A bank of turf and stones had been built, and against its barrier the brown water surged and ravened angrily, in a froth of white bubbles and spume, eager to take its old way down into the pothole and the caverns below. Disappointed, however, of its hope, it must needs go foaming and scolding along an unaccustomed course, over green grasses, drenched and streaming in its current, and down a slope of rush and sedge. Soothed unconsciously by its hum, Gundred sat down and idly watched the raging swirl of the water. It was well that the stream had been thus firmly held back and diverted, for a huge mass of water it was that made it so turbulent. After two days’ rain on the Simonstone, all the waters of the mountain were in flood, and the Long Kern should naturally have been filled with a roaring spate. Suddenly Gundred’s human consciousness was vaguely aware of an alteration. Something seemed to be shifting, the noise of the fretted torrent changing its note. Then she saw a filament of water percolating. As she watched, it widened. The dam was not strong enough to bear the surging wrath behind it. The dam was breaking; Gundred awoke with a violent start. She rose and turned impulsively towards the pothole—on the point of running, of shrieking a warning, of doing something helpful or human. Then, in an instant, she understood that she could do nothing—understood what it was that Heaven had achieved for her. Her prayer had been answered. She must give thanks, and stand aside.

Firmly, decidedly, with head carried high, and the fanatic’s mad light in her eyes, Gundred turned away from the stream and walked swiftly home across the moor. What came after was the work of Heaven. Heaven must take full responsibility. Heaven had broken the dam; Heaven might easily have ordained that the descent should not yet have commenced. Gundred had done nothing. Heaven had done it all. She could only go quietly home and trust in the wise mercies of Providence. In an hour or so she would hear what had happened.

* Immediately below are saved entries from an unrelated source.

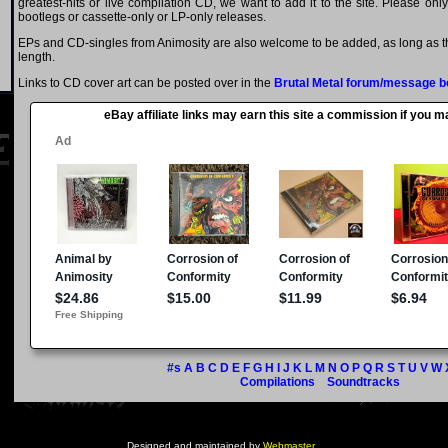
greatest-hits or live compilation CD, we want to add it to the site. Please onl
bootlegs or cassette-only or LP-only releases.
EPs and CD-singles from Animosity are also welcome to be added, as long as th
length.
Links to CD cover art can be posted over in the
Brutal Metal forum/message b
eBay affiliate links may earn this site a commission if you 
#s
A
B
C
D
E
F
G
H
I
J
K
L
M
N
O
P
Q
R
S
T
U
V
W
Compilations
Soundtracks
Designed and maintained by
Webmaster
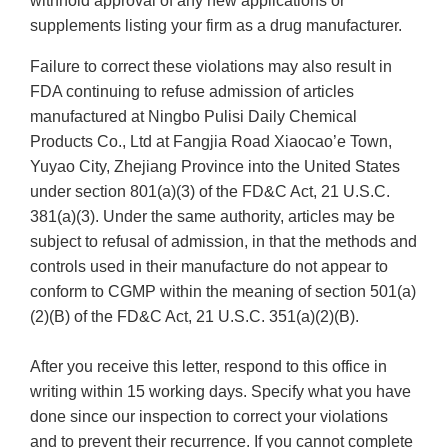
withhold approval of any new applications or
supplements listing your firm as a drug manufacturer.
Failure to correct these violations may also result in
FDA continuing to refuse admission of articles
manufactured at Ningbo Pulisi Daily Chemical
Products Co., Ltd at Fangjia Road Xiaocao’e Town,
Yuyao City, Zhejiang Province into the United States
under section 801(a)(3) of the FD&C Act, 21 U.S.C.
381(a)(3). Under the same authority, articles may be
subject to refusal of admission, in that the methods and
controls used in their manufacture do not appear to
conform to CGMP within the meaning of section 501(a)
(2)(B) of the FD&C Act, 21 U.S.C. 351(a)(2)(B).
After you receive this letter, respond to this office in
writing within 15 working days. Specify what you have
done since our inspection to correct your violations
and to prevent their recurrence. If you cannot complete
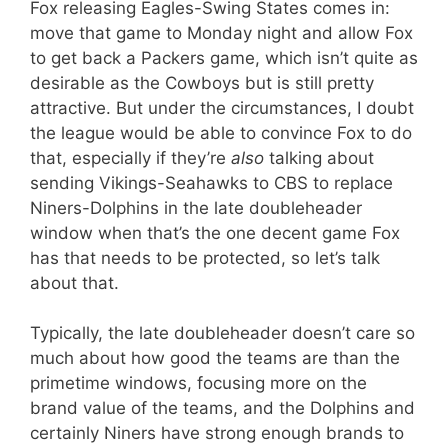
Fox releasing Eagles-Swing States comes in:
move that game to Monday night and allow Fox
to get back a Packers game, which isn’t quite as
desirable as the Cowboys but is still pretty
attractive. But under the circumstances, I doubt
the league would be able to convince Fox to do
that, especially if they’re
also
talking about
sending Vikings-Seahawks to CBS to replace
Niners-Dolphins in the late doubleheader
window when that’s the one decent game Fox
has that needs to be protected, so let’s talk
about that.
Typically, the late doubleheader doesn’t care so
much about how good the teams are than the
primetime windows, focusing more on the
brand value of the teams, and the Dolphins and
certainly Niners have strong enough brands to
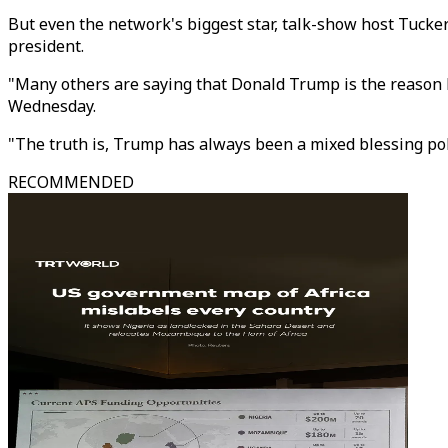
But even the network's biggest star, talk-show host Tucker
president.
"Many others are saying that Donald Trump is the reason R
Wednesday.
"The truth is, Trump has always been a mixed blessing poli
RECOMMENDED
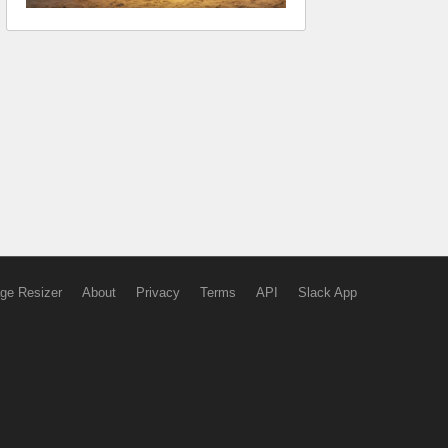
ge Resizer
About
Privacy
Terms
API
Slack App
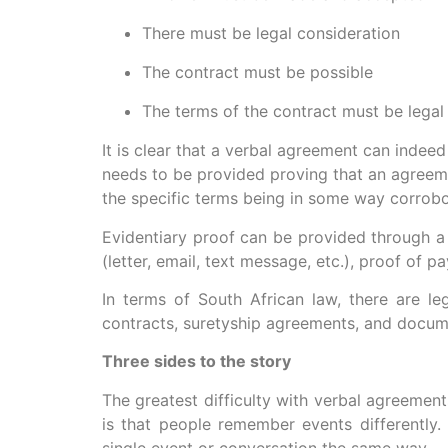
There must be legal consideration
The contract must be possible
The terms of the contract must be legal
It is clear that a verbal agreement can inde
needs to be provided proving that an agreeme
the specific terms being in some way corrobora
Evidentiary proof can be provided through a 
(letter, email, text message, etc.), proof of
In terms of South African law, there are l
contracts, suretyship agreements, and docum
Three sides to the story
The greatest difficulty with verbal agreements
is that people remember events differently
single event or conversation the same way.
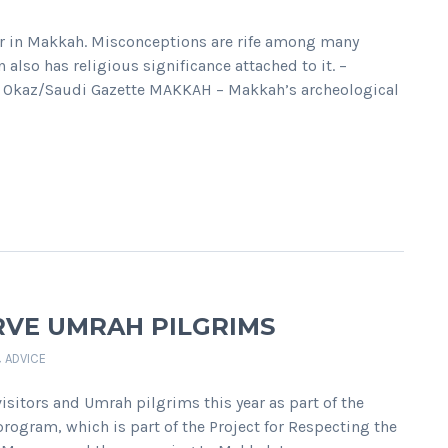
oor in Makkah. Misconceptions are rife among many
 also has religious significance attached to it. –
ple Okaz/Saudi Gazette MAKKAH – Makkah’s archeological
RVE UMRAH PILGRIMS
& ADVICE
sitors and Umrah pilgrims this year as part of the
ogram, which is part of the Project for Respecting the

But, though she did not know it, the strain on her endurance was fearfully heavy. She found her mind perpetually wandering back to the Long Kern, wondering in an agony whether the explorers had already embarked on their adventure when that roaring volume of brown water had swept thunderously down upon them—wondering whereabouts in that perilous chasm it had caught them, what it must feel like to be so suddenly, so fearfully battered out of life, and swept away into the abysses of the Underworld. Her brain was a sickening chaos. Fire and water, fire and water; the two great moments of her life had come to her through fire and water. Through the roaring waters of that broken dam she vaguely remembered the roaring fires of Brakelond. Isabel—Isabel—in a way, had given her life for Gundred; and Gundred?—Gundred, after many years, had, in a way, stood by and watched the taking of other lives. Dimly, instinctively, she could not refrain from comparing the two catastrophes, from feeling a blind, illogical sense that they stood in some mystic relation to each other. And so, alone, she came at last to Ivescar.